**To do**: The lines to copy are those with "کالا" in them. Pull each one from the entries below.
::::::
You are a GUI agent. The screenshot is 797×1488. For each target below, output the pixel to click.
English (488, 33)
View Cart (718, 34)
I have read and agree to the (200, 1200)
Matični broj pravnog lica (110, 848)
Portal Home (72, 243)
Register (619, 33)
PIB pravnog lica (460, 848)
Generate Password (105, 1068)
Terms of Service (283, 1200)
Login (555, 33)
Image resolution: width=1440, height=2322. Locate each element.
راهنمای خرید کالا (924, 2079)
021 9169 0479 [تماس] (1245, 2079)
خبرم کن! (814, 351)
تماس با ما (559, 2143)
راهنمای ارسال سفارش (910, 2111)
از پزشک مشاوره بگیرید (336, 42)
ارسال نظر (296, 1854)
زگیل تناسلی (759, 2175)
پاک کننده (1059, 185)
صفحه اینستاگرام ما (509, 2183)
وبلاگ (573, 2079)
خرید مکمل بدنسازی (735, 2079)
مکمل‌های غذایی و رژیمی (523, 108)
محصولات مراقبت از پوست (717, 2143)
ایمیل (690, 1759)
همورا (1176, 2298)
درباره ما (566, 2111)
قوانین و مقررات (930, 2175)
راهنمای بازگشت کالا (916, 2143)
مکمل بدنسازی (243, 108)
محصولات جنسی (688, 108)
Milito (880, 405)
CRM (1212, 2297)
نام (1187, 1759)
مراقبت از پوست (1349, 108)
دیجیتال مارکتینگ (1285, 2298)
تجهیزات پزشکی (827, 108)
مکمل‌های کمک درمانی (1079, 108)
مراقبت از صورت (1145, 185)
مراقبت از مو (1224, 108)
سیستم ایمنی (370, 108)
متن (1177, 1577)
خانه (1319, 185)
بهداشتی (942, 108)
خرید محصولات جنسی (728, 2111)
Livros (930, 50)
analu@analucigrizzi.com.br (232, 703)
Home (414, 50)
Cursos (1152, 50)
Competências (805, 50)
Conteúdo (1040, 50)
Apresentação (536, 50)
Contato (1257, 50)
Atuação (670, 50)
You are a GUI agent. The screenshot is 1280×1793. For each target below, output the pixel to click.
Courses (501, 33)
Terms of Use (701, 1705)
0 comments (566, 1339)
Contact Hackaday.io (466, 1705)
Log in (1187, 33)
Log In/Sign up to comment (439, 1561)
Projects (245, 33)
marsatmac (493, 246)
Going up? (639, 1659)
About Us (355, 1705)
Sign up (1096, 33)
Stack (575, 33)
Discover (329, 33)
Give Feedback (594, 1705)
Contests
::::::
**Solved exercise**:
راهنمای خرید کالا (924, 2079)
راهنمای بازگشت کالا (916, 2143)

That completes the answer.